→ TASK ITEM
A faithful copy of all the records is needed, with the pictures omitted.

(Items from a data source)
=======
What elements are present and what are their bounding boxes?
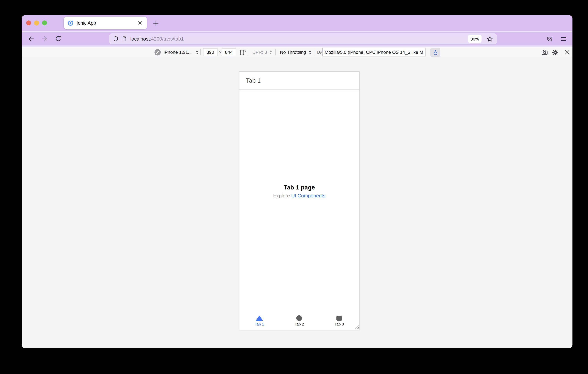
header-title: Tab 1 — [246, 77, 261, 84]
size-times-label: × — [219, 47, 222, 57]
bottom-tab-bar: Tab 1 Tab 2 Tab 3 — [240, 313, 359, 330]
app-header: Tab 1 — [240, 72, 359, 90]
touch-pointer-icon — [432, 49, 438, 55]
back-button[interactable] — [26, 34, 36, 43]
toolbar-separator — [314, 49, 314, 55]
tab-title: Ionic App — [76, 20, 136, 26]
viewport-resize-handle[interactable] — [354, 324, 359, 329]
shield-icon[interactable] — [113, 36, 119, 42]
navigation-toolbar: localhost:4200/tabs/tab1 80% — [21, 32, 572, 45]
hamburger-menu-icon[interactable] — [558, 34, 568, 44]
rdm-settings-gear-icon[interactable] — [550, 48, 560, 56]
url-bar[interactable]: localhost:4200/tabs/tab1 80% — [109, 33, 497, 44]
bookmarks-strip — [21, 45, 572, 47]
throttling-selector[interactable]: No Throttling — [280, 47, 306, 57]
tab-close-icon[interactable] — [136, 20, 143, 26]
browser-tab-strip: Ionic App — [21, 15, 572, 31]
minimize-window-button[interactable] — [34, 21, 39, 25]
page-info-icon[interactable] — [122, 36, 127, 42]
ui-components-link[interactable]: UI Components — [291, 193, 326, 199]
explore-text: Explore UI Components — [240, 193, 359, 199]
touch-simulation-toggle[interactable] — [430, 48, 440, 57]
tab-button-tab3[interactable]: Tab 3 — [319, 313, 359, 330]
safari-compass-icon — [154, 49, 161, 56]
dpr-selector[interactable]: DPR: 3 — [252, 47, 267, 57]
browser-content-area: Tab 1 Tab 1 page Explore UI Components T… — [21, 57, 572, 347]
url-text: localhost:4200/tabs/tab1 — [130, 36, 184, 42]
circle-icon — [296, 315, 302, 321]
stepper-arrows-icon[interactable] — [196, 50, 199, 54]
tab-button-tab1[interactable]: Tab 1 — [240, 313, 279, 330]
pocket-icon[interactable] — [545, 34, 555, 44]
tab-label: Tab 3 — [335, 322, 344, 326]
viewport-width-input[interactable] — [203, 48, 218, 56]
user-agent-input[interactable] — [322, 48, 426, 56]
stepper-arrows-icon[interactable] — [269, 50, 273, 54]
explore-prefix: Explore — [273, 193, 291, 199]
responsive-design-toolbar: iPhone 12/1... × DPR: 3 No Throttling — [21, 47, 572, 57]
tab-label: Tab 2 — [295, 322, 304, 326]
tab-label: Tab 1 — [255, 322, 264, 326]
active-browser-tab[interactable]: Ionic App — [64, 17, 147, 29]
forward-button[interactable] — [40, 34, 49, 43]
url-path: :4200/tabs/tab1 — [150, 36, 184, 42]
device-viewport: Tab 1 Tab 1 page Explore UI Components T… — [239, 71, 359, 330]
toolbar-separator — [200, 49, 201, 55]
url-host: localhost — [130, 36, 150, 42]
rotate-viewport-icon[interactable] — [239, 49, 246, 56]
reload-button[interactable] — [53, 34, 63, 43]
viewport-height-input[interactable] — [222, 48, 236, 56]
screenshot-stage: Ionic App — [0, 0, 588, 374]
toolbar-separator — [561, 49, 561, 55]
triangle-icon — [256, 315, 263, 321]
new-tab-button[interactable] — [150, 18, 161, 28]
zoom-window-button[interactable] — [42, 21, 47, 25]
device-selector[interactable]: iPhone 12/1... — [164, 47, 192, 57]
close-rdm-icon[interactable] — [563, 48, 572, 56]
ionic-favicon-icon — [67, 20, 74, 26]
bookmark-star-icon[interactable] — [486, 35, 494, 43]
close-window-button[interactable] — [26, 21, 31, 25]
zoom-level-badge[interactable]: 80% — [468, 35, 482, 43]
page-title: Tab 1 page — [240, 184, 359, 191]
screenshot-camera-icon[interactable] — [540, 48, 549, 56]
square-icon — [337, 315, 342, 321]
tab-button-tab2[interactable]: Tab 2 — [279, 313, 319, 330]
toolbar-separator — [275, 49, 276, 55]
stepper-arrows-icon[interactable] — [308, 50, 312, 54]
browser-window: Ionic App — [21, 15, 572, 348]
toolbar-separator — [248, 49, 248, 55]
page-center-block: Tab 1 page Explore UI Components — [240, 184, 359, 199]
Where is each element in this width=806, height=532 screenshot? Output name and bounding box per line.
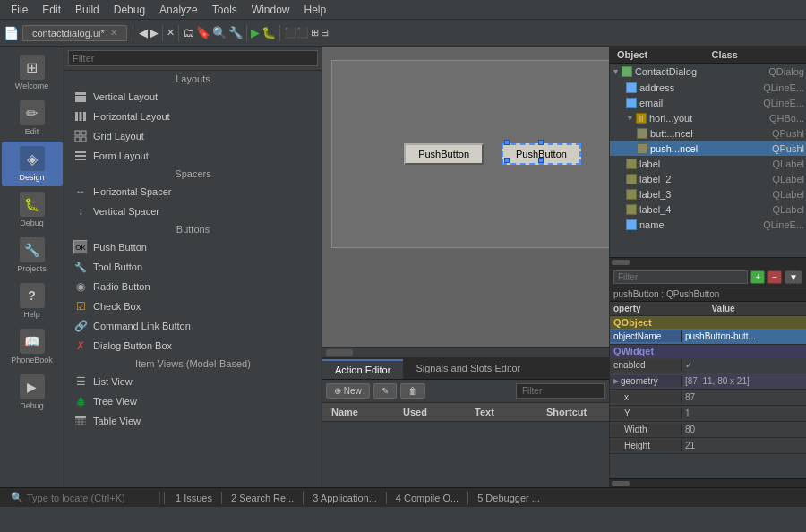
=======
→ SOLUTION FOR THIS PROBLEM
What elements are present and what are their bounding boxes?
header-title: Tab 1 — [246, 77, 261, 84]
size-times-label: × — [219, 47, 222, 57]
bottom-tab-bar: Tab 1 Tab 2 Tab 3 — [240, 313, 359, 330]
app-header: Tab 1 — [240, 72, 359, 90]
touch-pointer-icon — [432, 49, 438, 55]
back-button[interactable] — [26, 34, 36, 43]
toolbar-separator — [314, 49, 314, 55]
tab-title: Ionic App — [76, 20, 136, 26]
viewport-resize-handle[interactable] — [354, 324, 359, 329]
shield-icon[interactable] — [113, 36, 119, 42]
navigation-toolbar: localhost:4200/tabs/tab1 80% — [21, 32, 572, 45]
hamburger-menu-icon[interactable] — [558, 34, 568, 44]
rdm-settings-gear-icon[interactable] — [550, 48, 560, 56]
url-bar[interactable]: localhost:4200/tabs/tab1 80% — [109, 33, 497, 44]
bookmarks-strip — [21, 45, 572, 47]
throttling-selector[interactable]: No Throttling — [280, 47, 306, 57]
tab-close-icon[interactable] — [136, 20, 143, 26]
browser-tab-strip: Ionic App — [21, 15, 572, 31]
minimize-window-button[interactable] — [34, 21, 39, 25]
page-info-icon[interactable] — [122, 36, 127, 42]
ui-components-link[interactable]: UI Components — [291, 193, 326, 199]
explore-text: Explore UI Components — [240, 193, 359, 199]
touch-simulation-toggle[interactable] — [430, 48, 440, 57]
tab-button-tab3[interactable]: Tab 3 — [319, 313, 359, 330]
safari-compass-icon — [154, 49, 161, 56]
dpr-selector[interactable]: DPR: 3 — [252, 47, 267, 57]
browser-content-area: Tab 1 Tab 1 page Explore UI Components T… — [21, 57, 572, 347]
url-text: localhost:4200/tabs/tab1 — [130, 36, 184, 42]
circle-icon — [296, 315, 302, 321]
stepper-arrows-icon[interactable] — [196, 50, 199, 54]
tab-button-tab1[interactable]: Tab 1 — [240, 313, 279, 330]
pocket-icon[interactable] — [545, 34, 555, 44]
tab-label: Tab 3 — [335, 322, 344, 326]
viewport-width-input[interactable] — [203, 48, 218, 56]
user-agent-input[interactable] — [322, 48, 426, 56]
stepper-arrows-icon[interactable] — [269, 50, 273, 54]
explore-prefix: Explore — [273, 193, 291, 199]
responsive-design-toolbar: iPhone 12/1... × DPR: 3 No Throttling — [21, 47, 572, 57]
tab-label: Tab 2 — [295, 322, 304, 326]
tab-label: Tab 1 — [255, 322, 264, 326]
active-browser-tab[interactable]: Ionic App — [64, 17, 147, 29]
forward-button[interactable] — [40, 34, 49, 43]
url-path: :4200/tabs/tab1 — [150, 36, 184, 42]
device-viewport: Tab 1 Tab 1 page Explore UI Components T… — [239, 71, 359, 330]
toolbar-separator — [200, 49, 201, 55]
url-host: localhost — [130, 36, 150, 42]
rotate-viewport-icon[interactable] — [239, 49, 246, 56]
reload-button[interactable] — [53, 34, 63, 43]
viewport-height-input[interactable] — [222, 48, 236, 56]
screenshot-stage: Ionic App — [0, 0, 588, 374]
toolbar-separator — [561, 49, 561, 55]
triangle-icon — [256, 315, 263, 321]
new-tab-button[interactable] — [150, 18, 161, 28]
zoom-window-button[interactable] — [42, 21, 47, 25]
device-selector[interactable]: iPhone 12/1... — [164, 47, 192, 57]
close-rdm-icon[interactable] — [563, 48, 572, 56]
ionic-favicon-icon — [67, 20, 74, 26]
bookmark-star-icon[interactable] — [486, 35, 494, 43]
close-window-button[interactable] — [26, 21, 31, 25]
zoom-level-badge[interactable]: 80% — [468, 35, 482, 43]
page-title: Tab 1 page — [240, 184, 359, 191]
screenshot-camera-icon[interactable] — [540, 48, 549, 56]
square-icon — [337, 315, 342, 321]
tab-button-tab2[interactable]: Tab 2 — [279, 313, 319, 330]
toolbar-separator — [275, 49, 276, 55]
stepper-arrows-icon[interactable] — [308, 50, 312, 54]
browser-window: Ionic App — [21, 15, 572, 348]
toolbar-separator — [248, 49, 248, 55]
page-center-block: Tab 1 page Explore UI Components — [240, 184, 359, 199]
Where is each element in this width=806, height=532 screenshot? Output name and bounding box per line.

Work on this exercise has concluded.